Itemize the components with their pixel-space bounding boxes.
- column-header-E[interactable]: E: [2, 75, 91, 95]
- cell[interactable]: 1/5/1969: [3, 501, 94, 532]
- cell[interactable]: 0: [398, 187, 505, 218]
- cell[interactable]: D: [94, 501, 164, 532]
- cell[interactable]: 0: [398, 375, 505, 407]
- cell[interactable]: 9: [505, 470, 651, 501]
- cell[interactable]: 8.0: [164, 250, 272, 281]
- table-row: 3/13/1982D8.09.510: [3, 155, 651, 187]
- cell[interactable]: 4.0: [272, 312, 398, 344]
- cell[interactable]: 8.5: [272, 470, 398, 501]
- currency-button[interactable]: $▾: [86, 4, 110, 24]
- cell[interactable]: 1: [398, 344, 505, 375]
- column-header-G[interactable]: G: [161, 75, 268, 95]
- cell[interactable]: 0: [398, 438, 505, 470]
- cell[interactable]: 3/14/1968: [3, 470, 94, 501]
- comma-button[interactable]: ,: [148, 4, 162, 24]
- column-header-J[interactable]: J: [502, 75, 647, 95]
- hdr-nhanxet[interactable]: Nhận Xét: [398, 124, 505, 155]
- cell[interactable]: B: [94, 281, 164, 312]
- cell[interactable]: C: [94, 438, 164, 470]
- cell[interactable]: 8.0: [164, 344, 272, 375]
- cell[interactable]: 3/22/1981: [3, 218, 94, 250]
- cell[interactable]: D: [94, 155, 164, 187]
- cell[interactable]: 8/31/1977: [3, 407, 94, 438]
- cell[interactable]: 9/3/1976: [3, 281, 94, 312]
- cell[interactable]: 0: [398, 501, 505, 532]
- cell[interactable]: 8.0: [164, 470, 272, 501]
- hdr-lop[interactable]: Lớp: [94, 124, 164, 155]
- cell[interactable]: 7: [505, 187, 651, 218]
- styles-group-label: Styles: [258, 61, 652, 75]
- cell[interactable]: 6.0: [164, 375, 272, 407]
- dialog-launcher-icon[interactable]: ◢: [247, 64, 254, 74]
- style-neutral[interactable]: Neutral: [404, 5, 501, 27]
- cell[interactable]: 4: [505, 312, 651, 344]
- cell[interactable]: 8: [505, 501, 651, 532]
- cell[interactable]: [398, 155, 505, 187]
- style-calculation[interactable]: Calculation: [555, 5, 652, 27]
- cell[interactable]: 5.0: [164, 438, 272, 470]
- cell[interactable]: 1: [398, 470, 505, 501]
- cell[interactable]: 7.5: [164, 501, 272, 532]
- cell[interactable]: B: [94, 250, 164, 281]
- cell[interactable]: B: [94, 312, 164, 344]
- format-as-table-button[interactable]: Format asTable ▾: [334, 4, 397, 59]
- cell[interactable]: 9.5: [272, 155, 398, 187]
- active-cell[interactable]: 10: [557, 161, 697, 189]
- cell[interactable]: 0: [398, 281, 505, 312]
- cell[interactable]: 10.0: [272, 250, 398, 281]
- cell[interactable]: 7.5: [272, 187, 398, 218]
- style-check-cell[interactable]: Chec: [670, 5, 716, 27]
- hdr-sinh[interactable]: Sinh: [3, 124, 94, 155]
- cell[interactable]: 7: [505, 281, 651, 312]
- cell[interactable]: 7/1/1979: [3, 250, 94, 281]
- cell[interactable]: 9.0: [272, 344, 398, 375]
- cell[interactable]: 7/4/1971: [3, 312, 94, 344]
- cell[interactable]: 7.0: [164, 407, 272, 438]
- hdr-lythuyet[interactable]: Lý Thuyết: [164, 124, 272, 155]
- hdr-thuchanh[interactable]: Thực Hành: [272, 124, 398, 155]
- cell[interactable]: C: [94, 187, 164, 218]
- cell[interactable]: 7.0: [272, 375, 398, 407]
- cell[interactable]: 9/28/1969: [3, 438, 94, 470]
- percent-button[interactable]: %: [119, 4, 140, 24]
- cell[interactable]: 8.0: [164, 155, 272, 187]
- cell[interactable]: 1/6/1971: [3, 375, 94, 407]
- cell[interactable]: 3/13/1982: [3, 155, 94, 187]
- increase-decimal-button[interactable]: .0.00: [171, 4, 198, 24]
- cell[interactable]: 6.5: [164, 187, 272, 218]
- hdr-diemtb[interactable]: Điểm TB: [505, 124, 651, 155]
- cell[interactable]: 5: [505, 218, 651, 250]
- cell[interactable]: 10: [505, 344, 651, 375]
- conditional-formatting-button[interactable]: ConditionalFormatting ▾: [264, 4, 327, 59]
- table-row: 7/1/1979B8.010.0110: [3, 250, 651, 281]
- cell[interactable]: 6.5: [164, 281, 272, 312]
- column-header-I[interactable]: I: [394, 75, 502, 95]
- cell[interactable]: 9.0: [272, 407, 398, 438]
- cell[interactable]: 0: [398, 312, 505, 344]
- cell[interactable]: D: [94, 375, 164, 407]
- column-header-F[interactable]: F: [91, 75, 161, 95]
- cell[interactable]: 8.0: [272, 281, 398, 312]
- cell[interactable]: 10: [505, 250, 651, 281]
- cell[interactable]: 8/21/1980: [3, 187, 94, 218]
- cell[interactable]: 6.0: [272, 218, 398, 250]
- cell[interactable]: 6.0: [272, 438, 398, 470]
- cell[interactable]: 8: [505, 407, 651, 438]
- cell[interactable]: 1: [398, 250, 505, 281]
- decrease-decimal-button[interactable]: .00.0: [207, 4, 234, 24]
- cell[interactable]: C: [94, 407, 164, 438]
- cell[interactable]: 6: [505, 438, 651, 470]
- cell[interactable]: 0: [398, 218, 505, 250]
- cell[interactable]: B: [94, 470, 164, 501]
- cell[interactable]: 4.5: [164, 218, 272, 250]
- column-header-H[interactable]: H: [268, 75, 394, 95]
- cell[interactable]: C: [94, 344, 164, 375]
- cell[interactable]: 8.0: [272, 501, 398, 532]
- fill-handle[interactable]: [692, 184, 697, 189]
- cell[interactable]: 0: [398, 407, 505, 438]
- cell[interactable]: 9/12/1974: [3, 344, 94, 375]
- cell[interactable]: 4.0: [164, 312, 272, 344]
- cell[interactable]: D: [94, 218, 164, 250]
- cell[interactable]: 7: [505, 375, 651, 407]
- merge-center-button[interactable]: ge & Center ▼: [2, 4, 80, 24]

Exercise: Write the material out again in its entirety, exactly as shown.

Task answer:
Itemize the components with their pixel-space bounding boxes.
- column-header-E[interactable]: E: [2, 75, 91, 95]
- cell[interactable]: 1/5/1969: [3, 501, 94, 532]
- cell[interactable]: 0: [398, 187, 505, 218]
- cell[interactable]: D: [94, 501, 164, 532]
- cell[interactable]: 0: [398, 375, 505, 407]
- cell[interactable]: 9: [505, 470, 651, 501]
- cell[interactable]: 8.0: [164, 250, 272, 281]
- table-row: 3/13/1982D8.09.510: [3, 155, 651, 187]
- cell[interactable]: 4.0: [272, 312, 398, 344]
- cell[interactable]: 8.5: [272, 470, 398, 501]
- currency-button[interactable]: $▾: [86, 4, 110, 24]
- cell[interactable]: 1: [398, 344, 505, 375]
- column-header-G[interactable]: G: [161, 75, 268, 95]
- cell[interactable]: 0: [398, 438, 505, 470]
- cell[interactable]: 3/14/1968: [3, 470, 94, 501]
- comma-button[interactable]: ,: [148, 4, 162, 24]
- column-header-J[interactable]: J: [502, 75, 647, 95]
- hdr-nhanxet[interactable]: Nhận Xét: [398, 124, 505, 155]
- cell[interactable]: B: [94, 281, 164, 312]
- cell[interactable]: C: [94, 438, 164, 470]
- cell[interactable]: 8.0: [164, 344, 272, 375]
- cell[interactable]: 3/22/1981: [3, 218, 94, 250]
- cell[interactable]: D: [94, 155, 164, 187]
- cell[interactable]: 8/31/1977: [3, 407, 94, 438]
- cell[interactable]: 9/3/1976: [3, 281, 94, 312]
- cell[interactable]: 0: [398, 501, 505, 532]
- cell[interactable]: 8.0: [164, 470, 272, 501]
- hdr-lop[interactable]: Lớp: [94, 124, 164, 155]
- cell[interactable]: 7: [505, 187, 651, 218]
- styles-group-label: Styles: [258, 61, 652, 75]
- cell[interactable]: 6.0: [164, 375, 272, 407]
- dialog-launcher-icon[interactable]: ◢: [247, 64, 254, 74]
- style-neutral[interactable]: Neutral: [404, 5, 501, 27]
- cell[interactable]: 4: [505, 312, 651, 344]
- cell[interactable]: 8: [505, 501, 651, 532]
- cell[interactable]: [398, 155, 505, 187]
- style-calculation[interactable]: Calculation: [555, 5, 652, 27]
- cell[interactable]: 5.0: [164, 438, 272, 470]
- cell[interactable]: 1: [398, 470, 505, 501]
- cell[interactable]: 7.5: [164, 501, 272, 532]
- cell[interactable]: B: [94, 250, 164, 281]
- cell[interactable]: B: [94, 312, 164, 344]
- format-as-table-button[interactable]: Format asTable ▾: [334, 4, 397, 59]
- cell[interactable]: 9.5: [272, 155, 398, 187]
- active-cell[interactable]: 10: [557, 161, 697, 189]
- cell[interactable]: 0: [398, 281, 505, 312]
- cell[interactable]: 10.0: [272, 250, 398, 281]
- cell[interactable]: 7.5: [272, 187, 398, 218]
- style-check-cell[interactable]: Chec: [670, 5, 716, 27]
- hdr-sinh[interactable]: Sinh: [3, 124, 94, 155]
- cell[interactable]: 7: [505, 281, 651, 312]
- cell[interactable]: 7/1/1979: [3, 250, 94, 281]
- cell[interactable]: 9.0: [272, 344, 398, 375]
- cell[interactable]: 7/4/1971: [3, 312, 94, 344]
- cell[interactable]: 7.0: [164, 407, 272, 438]
- hdr-lythuyet[interactable]: Lý Thuyết: [164, 124, 272, 155]
- hdr-thuchanh[interactable]: Thực Hành: [272, 124, 398, 155]
- cell[interactable]: C: [94, 187, 164, 218]
- cell[interactable]: 7.0: [272, 375, 398, 407]
- cell[interactable]: 9/28/1969: [3, 438, 94, 470]
- percent-button[interactable]: %: [119, 4, 140, 24]
- cell[interactable]: 8.0: [164, 155, 272, 187]
- cell[interactable]: 1/6/1971: [3, 375, 94, 407]
- cell[interactable]: 3/13/1982: [3, 155, 94, 187]
- increase-decimal-button[interactable]: .0.00: [171, 4, 198, 24]
- cell[interactable]: 6.5: [164, 187, 272, 218]
- hdr-diemtb[interactable]: Điểm TB: [505, 124, 651, 155]
- cell[interactable]: 5: [505, 218, 651, 250]
- cell[interactable]: 10: [505, 344, 651, 375]
- conditional-formatting-button[interactable]: ConditionalFormatting ▾: [264, 4, 327, 59]
- table-row: 7/1/1979B8.010.0110: [3, 250, 651, 281]
- cell[interactable]: 6.5: [164, 281, 272, 312]
- column-header-I[interactable]: I: [394, 75, 502, 95]
- cell[interactable]: 9.0: [272, 407, 398, 438]
- cell[interactable]: 0: [398, 312, 505, 344]
- cell[interactable]: D: [94, 375, 164, 407]
- column-header-F[interactable]: F: [91, 75, 161, 95]
- cell[interactable]: 8.0: [272, 281, 398, 312]
- cell[interactable]: 10: [505, 250, 651, 281]
- cell[interactable]: 8/21/1980: [3, 187, 94, 218]
- cell[interactable]: 6.0: [272, 218, 398, 250]
- cell[interactable]: 6.0: [272, 438, 398, 470]
- cell[interactable]: 8: [505, 407, 651, 438]
- cell[interactable]: 1: [398, 250, 505, 281]
- decrease-decimal-button[interactable]: .00.0: [207, 4, 234, 24]
- cell[interactable]: C: [94, 407, 164, 438]
- cell[interactable]: 6: [505, 438, 651, 470]
- cell[interactable]: 0: [398, 218, 505, 250]
- cell[interactable]: B: [94, 470, 164, 501]
- cell[interactable]: 4.5: [164, 218, 272, 250]
- column-header-H[interactable]: H: [268, 75, 394, 95]
- cell[interactable]: C: [94, 344, 164, 375]
- cell[interactable]: 8.0: [272, 501, 398, 532]
- fill-handle[interactable]: [692, 184, 697, 189]
- cell[interactable]: 0: [398, 407, 505, 438]
- cell[interactable]: 9/12/1974: [3, 344, 94, 375]
- cell[interactable]: 4.0: [164, 312, 272, 344]
- cell[interactable]: D: [94, 218, 164, 250]
- cell[interactable]: 7: [505, 375, 651, 407]
- merge-center-button[interactable]: ge & Center ▼: [2, 4, 80, 24]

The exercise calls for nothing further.